Exercise requirements:
Word for word, reproduce every line of the data.
○ ○ ○ ○ ○ ○ ○
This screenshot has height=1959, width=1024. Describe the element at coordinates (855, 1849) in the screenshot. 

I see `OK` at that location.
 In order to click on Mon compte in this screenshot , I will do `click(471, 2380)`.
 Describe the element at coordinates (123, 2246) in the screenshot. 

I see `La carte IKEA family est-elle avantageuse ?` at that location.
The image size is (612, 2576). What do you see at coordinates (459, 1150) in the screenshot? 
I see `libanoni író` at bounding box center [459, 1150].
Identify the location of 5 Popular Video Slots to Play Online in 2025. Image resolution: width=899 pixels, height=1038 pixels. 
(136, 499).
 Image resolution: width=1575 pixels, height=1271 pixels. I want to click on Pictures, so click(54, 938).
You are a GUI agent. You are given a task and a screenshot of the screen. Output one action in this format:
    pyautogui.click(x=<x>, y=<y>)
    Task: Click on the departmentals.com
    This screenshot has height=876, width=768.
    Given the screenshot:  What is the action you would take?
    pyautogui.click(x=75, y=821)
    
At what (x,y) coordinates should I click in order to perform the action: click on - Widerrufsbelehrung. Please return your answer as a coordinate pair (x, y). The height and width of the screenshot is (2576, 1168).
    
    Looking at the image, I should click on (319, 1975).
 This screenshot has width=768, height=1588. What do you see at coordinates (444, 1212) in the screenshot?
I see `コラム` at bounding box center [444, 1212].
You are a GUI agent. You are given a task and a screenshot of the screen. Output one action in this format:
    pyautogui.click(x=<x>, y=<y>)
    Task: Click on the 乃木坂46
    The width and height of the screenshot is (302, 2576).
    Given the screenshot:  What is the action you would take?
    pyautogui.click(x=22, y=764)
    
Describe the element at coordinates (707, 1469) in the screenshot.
○ ○ ○ ○ ○ ○ ○
Answer for the task:
This screenshot has height=1959, width=1024. Describe the element at coordinates (855, 1849) in the screenshot. 

I see `OK` at that location.
 In order to click on Mon compte in this screenshot , I will do `click(471, 2380)`.
 Describe the element at coordinates (123, 2246) in the screenshot. 

I see `La carte IKEA family est-elle avantageuse ?` at that location.
The image size is (612, 2576). What do you see at coordinates (459, 1150) in the screenshot? 
I see `libanoni író` at bounding box center [459, 1150].
Identify the location of 5 Popular Video Slots to Play Online in 2025. Image resolution: width=899 pixels, height=1038 pixels. 
(136, 499).
 Image resolution: width=1575 pixels, height=1271 pixels. I want to click on Pictures, so click(54, 938).
You are a GUI agent. You are given a task and a screenshot of the screen. Output one action in this format:
    pyautogui.click(x=<x>, y=<y>)
    Task: Click on the departmentals.com
    This screenshot has height=876, width=768.
    Given the screenshot:  What is the action you would take?
    pyautogui.click(x=75, y=821)
    
At what (x,y) coordinates should I click in order to perform the action: click on - Widerrufsbelehrung. Please return your answer as a coordinate pair (x, y). The height and width of the screenshot is (2576, 1168).
    
    Looking at the image, I should click on (319, 1975).
 This screenshot has width=768, height=1588. What do you see at coordinates (444, 1212) in the screenshot?
I see `コラム` at bounding box center [444, 1212].
You are a GUI agent. You are given a task and a screenshot of the screen. Output one action in this format:
    pyautogui.click(x=<x>, y=<y>)
    Task: Click on the 乃木坂46
    The width and height of the screenshot is (302, 2576).
    Given the screenshot:  What is the action you would take?
    pyautogui.click(x=22, y=764)
    
Describe the element at coordinates (707, 1469) in the screenshot.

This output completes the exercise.